Trump descreveu a ação, batizada de Operação Resolução Absoluta, como um sucesso total: as defesas venezuelanas foram neutralizadas sem perdas americanas, com explosões e ataques aéreos na capital sob escuridão total, provocada por expertise dos EUA. “Todas as capacidades militares da Venezuela foram tornadas impotentes. Estava escuro e foi letal”, declarou, enfatizando que Maduro e Flores foram pegos no meio da noite e agora enfrentam indiciamento no Distrito Sul de Nova York por narcoterrorismo, sob responsabilidade de Jay Clayton.
Pouco antes da declaração, Trump postou em sua rede Truth Social uma foto supostamente de Maduro a bordo do navio USS Iwo Jima, com os olhos cobertos por óculos escuros, fone de ouvido e possível algema, imobilizado e com sentidos bloqueados. O líder americano justificou a invasão com acusações de narcotráfico contra o governo Maduro, alegando envolvimento em rotas de contrabando ligadas a organizações criminosas, embora sem apresentar provas concretas.

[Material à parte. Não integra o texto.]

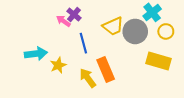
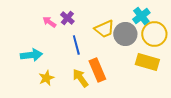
pink arrow: (63, 21) -> (49, 22), moved
yellow circle: (166, 31) -> (154, 34), size x1.6
yellow star: (58, 65) -> (46, 78), moved

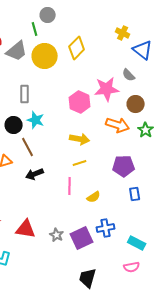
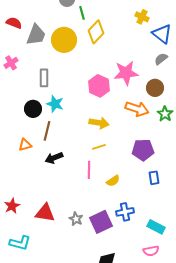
green line: (35, 29) -> (82, 13), moved
gray trapezoid: (17, 51) -> (36, 35), turned -30
gray semicircle: (129, 75) -> (161, 59), moved, turned 96
brown line: (28, 147) -> (47, 131), turned 42

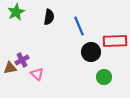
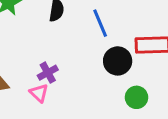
purple cross: (22, 60) -> (48, 73), moved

Trump também destacou o controle futuro do setor petrolífero venezuelano, detentor das maiores reservas do mundo, que passará a empresas americanas para revitalizar a infraestrutura danificada e gerar receitas. “Vamos levar nossas grandes empresas petrolíferas para investir bilhões, consertar tudo e começar a gerar dinheiro para o país”, prometeu, ameaçando uma segunda onda de ataques, ainda maior, caso haja resistência.
A operação, a primeira intervenção direta dos EUA na América Latina desde a invasão do Panamá em 1989, gerou reações imediatas. O governo venezuelano denunciou a ação como agressão imperialista, decretou estado de exceção e de perturbação externa, mobilizando forças de defesa e convocando repúdio internacional na ONU. Autoridades de Caracas afirmam que Maduro ordenou planos de defesa nacional, enquanto o presidente colombiano Gustavo Petro classificou o episódio como gravíssima agressão militar, rejeitando ações unilaterais que ameacem a população civil.
Especialistas apontam interesses geopolíticos e energéticos por trás da ofensiva, incluindo controle de petróleo e minerais estratégicos na região amazônica, além de sanções econômicas prévias que enfraqueceram o país. A ação é vista como ilegal pelo direito internacional, configurando crime de agressão segundo o Estatuto de Roma, sem autorização da ONU ou legítima defesa, e pode intensificar a crise migratória nas fronteiras com Colômbia e Brasil, abrindo precedentes para instabilidades regionais.